Все это неправда. Он хотел дотронуться до плеча Ханы, хотел положить туда свою ладонь, как днем, когда она спала, а он лежал там, словно под прицелом чьего-то автомата, чувствуя себя неловко. Ему лично не нужен был покой, но он хотел окружить им девушку, увести ее из этой комнаты. Он отказывался верить в собственную слабость, а с любовью не нашел сил бороться и не решался сделать первый шаг. И никто из них не хотел признаться первым.

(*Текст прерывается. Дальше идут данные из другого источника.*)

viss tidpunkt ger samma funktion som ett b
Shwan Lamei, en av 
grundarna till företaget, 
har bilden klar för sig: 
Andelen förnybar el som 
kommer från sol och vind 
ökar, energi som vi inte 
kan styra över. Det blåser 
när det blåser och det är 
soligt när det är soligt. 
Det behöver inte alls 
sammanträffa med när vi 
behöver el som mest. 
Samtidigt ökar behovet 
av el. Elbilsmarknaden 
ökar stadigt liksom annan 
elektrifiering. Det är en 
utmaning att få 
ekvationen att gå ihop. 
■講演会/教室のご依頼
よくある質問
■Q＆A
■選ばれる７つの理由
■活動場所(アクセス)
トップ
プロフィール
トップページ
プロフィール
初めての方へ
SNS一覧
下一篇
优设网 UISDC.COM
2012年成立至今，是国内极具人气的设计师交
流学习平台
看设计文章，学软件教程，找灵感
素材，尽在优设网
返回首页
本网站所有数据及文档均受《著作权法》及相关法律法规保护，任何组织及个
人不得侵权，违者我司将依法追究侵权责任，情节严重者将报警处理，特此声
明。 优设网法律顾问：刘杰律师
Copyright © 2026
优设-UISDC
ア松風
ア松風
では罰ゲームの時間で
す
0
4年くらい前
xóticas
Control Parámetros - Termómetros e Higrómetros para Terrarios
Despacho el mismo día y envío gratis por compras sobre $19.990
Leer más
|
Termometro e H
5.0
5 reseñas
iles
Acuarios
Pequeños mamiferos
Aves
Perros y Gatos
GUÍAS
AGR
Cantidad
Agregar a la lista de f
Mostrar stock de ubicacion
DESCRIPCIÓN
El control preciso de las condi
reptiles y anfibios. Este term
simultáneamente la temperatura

Хана сидела прямо. Она посмотрела на него. Пламя свечи колебалось и изменяло выражение ее лица. Он не знал, что она видит только его силуэт, что для нее его стройное тело и кожа сейчас лишь часть темноты.
Раньше, когда он поспешно ушел из комнаты, она чуть не взбесилась, зная, что он защищал их, как детей, от мин. Она теснее прижалась к Караваджо, словно в отместку за обиду и оскорбление. А сейчас, в радостном возбуждении после вечеринки, она не могла читать. Караваджо ушел спать, предварительно порыскав в ее медицинской коробке, а когда она наклонилась над английским пациентом, тот поднял в воздух свой костлявый палец и поцеловал ее в щеку.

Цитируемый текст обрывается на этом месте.